Start of Block

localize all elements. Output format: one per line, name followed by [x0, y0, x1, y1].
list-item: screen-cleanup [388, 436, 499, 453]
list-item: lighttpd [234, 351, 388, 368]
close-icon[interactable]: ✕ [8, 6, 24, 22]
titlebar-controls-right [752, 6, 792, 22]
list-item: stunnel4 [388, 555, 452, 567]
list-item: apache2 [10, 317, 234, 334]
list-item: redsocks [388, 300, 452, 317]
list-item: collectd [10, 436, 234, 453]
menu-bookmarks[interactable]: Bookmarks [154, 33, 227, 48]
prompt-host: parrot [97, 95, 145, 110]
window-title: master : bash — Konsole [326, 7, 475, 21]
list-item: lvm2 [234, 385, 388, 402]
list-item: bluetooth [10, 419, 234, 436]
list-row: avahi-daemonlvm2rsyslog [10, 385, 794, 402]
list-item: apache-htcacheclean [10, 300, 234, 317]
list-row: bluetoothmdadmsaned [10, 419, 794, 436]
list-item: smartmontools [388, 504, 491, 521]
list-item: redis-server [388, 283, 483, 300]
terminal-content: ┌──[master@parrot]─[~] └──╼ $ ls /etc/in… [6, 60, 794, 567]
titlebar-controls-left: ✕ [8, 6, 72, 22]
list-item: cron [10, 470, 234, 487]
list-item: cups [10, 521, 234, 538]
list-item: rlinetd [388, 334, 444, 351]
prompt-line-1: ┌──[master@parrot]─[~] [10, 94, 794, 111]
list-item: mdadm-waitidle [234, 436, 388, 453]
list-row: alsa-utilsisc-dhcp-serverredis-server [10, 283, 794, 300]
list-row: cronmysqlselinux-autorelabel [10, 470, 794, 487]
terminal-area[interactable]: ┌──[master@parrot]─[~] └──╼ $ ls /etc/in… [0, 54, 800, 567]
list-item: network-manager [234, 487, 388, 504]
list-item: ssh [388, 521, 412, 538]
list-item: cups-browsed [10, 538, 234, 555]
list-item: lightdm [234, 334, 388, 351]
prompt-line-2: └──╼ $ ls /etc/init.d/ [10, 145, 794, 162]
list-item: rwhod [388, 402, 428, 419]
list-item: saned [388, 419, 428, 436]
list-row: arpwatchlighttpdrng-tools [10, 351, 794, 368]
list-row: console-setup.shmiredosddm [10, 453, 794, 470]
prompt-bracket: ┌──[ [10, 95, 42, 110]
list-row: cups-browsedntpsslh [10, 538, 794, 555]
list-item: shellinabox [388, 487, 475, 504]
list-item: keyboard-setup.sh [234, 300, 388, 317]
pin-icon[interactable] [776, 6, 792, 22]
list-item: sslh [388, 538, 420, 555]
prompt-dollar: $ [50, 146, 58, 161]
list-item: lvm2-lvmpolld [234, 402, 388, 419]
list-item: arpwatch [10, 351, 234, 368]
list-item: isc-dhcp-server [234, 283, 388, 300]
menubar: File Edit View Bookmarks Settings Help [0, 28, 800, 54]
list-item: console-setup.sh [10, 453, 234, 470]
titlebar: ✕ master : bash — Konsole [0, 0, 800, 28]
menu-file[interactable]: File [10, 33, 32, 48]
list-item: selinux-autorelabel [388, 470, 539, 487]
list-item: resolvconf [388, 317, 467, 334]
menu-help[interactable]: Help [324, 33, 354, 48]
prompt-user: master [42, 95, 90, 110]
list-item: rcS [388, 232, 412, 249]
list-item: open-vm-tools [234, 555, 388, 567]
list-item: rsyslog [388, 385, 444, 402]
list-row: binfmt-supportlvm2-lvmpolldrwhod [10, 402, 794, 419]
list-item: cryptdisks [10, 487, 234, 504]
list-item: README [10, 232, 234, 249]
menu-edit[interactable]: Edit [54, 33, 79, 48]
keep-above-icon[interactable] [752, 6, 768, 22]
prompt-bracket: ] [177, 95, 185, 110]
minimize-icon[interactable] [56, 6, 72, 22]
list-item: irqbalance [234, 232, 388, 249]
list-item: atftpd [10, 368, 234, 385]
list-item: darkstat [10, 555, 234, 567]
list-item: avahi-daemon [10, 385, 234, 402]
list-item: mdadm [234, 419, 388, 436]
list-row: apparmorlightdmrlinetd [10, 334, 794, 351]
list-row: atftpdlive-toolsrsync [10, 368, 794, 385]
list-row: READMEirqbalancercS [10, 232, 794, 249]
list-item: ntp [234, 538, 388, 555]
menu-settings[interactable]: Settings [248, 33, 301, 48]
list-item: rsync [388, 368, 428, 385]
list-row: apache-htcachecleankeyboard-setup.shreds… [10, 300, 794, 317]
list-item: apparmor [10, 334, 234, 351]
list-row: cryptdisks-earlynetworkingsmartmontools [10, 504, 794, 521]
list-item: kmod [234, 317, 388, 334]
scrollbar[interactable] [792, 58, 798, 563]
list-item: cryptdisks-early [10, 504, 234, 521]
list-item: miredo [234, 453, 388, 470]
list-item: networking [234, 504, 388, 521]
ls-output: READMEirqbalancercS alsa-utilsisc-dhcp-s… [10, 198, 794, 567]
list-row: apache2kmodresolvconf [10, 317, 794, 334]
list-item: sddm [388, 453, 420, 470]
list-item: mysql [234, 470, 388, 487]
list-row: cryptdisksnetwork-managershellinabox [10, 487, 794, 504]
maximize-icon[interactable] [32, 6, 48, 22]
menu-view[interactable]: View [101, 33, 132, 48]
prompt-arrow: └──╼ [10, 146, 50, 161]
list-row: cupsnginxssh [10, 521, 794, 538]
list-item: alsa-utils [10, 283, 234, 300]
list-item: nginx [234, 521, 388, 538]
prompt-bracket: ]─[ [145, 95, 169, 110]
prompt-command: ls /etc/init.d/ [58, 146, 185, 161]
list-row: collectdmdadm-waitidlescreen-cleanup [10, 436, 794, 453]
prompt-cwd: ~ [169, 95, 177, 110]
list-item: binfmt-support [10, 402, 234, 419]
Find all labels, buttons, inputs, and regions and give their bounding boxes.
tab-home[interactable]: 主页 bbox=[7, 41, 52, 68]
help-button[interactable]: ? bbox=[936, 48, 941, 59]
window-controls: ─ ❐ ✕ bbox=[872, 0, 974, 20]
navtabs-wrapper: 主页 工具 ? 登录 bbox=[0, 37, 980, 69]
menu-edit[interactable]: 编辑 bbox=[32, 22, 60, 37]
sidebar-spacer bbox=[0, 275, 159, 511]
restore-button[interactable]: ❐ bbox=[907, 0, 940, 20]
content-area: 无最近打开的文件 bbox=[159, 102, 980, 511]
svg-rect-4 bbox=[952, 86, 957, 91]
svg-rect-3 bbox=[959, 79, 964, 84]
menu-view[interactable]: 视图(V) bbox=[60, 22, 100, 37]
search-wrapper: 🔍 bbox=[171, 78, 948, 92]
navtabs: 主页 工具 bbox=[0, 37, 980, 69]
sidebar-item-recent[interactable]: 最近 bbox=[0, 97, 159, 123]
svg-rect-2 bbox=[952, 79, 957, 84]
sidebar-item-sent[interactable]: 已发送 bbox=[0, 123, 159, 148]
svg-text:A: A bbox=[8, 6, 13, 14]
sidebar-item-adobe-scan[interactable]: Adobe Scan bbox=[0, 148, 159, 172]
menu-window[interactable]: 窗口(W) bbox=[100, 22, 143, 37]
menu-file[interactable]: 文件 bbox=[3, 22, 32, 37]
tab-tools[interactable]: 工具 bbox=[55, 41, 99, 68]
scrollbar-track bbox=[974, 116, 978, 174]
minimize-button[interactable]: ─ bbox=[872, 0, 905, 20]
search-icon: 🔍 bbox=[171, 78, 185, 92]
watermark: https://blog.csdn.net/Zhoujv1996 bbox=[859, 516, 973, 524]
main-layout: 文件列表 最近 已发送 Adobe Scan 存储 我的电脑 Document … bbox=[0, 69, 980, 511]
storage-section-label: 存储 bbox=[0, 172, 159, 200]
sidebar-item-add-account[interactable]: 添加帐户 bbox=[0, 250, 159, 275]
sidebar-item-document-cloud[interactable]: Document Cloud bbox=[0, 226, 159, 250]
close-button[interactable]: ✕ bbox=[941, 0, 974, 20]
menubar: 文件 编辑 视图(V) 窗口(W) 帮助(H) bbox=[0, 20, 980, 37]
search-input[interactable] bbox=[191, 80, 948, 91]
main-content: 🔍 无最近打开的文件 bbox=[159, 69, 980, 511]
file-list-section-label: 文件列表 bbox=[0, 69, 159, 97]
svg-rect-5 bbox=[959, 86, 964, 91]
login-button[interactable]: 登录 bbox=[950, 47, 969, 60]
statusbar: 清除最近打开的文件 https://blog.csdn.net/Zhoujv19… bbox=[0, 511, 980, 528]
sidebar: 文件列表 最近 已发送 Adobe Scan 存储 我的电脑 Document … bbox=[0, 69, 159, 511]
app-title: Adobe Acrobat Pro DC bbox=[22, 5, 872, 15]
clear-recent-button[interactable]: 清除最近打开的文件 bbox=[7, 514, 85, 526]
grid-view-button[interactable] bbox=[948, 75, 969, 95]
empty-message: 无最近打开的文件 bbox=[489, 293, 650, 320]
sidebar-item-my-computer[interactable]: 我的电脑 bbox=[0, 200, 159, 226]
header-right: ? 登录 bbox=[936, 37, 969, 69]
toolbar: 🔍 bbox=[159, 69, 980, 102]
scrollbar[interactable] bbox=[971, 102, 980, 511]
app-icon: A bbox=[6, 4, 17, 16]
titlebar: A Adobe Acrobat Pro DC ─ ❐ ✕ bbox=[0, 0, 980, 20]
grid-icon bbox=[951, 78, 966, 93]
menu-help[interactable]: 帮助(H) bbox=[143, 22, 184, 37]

End of Block

WHAT THIS TASK INVOLVES>
Take from the material above every line that includes the word "titlebar".

OUTPUT FOR THIS EXERCISE>
titlebar-controls-right [752, 6, 792, 22]
titlebar-controls-left: ✕ [8, 6, 72, 22]
titlebar: ✕ master : bash — Konsole [0, 0, 800, 28]
titlebar: A Adobe Acrobat Pro DC ─ ❐ ✕ bbox=[0, 0, 980, 20]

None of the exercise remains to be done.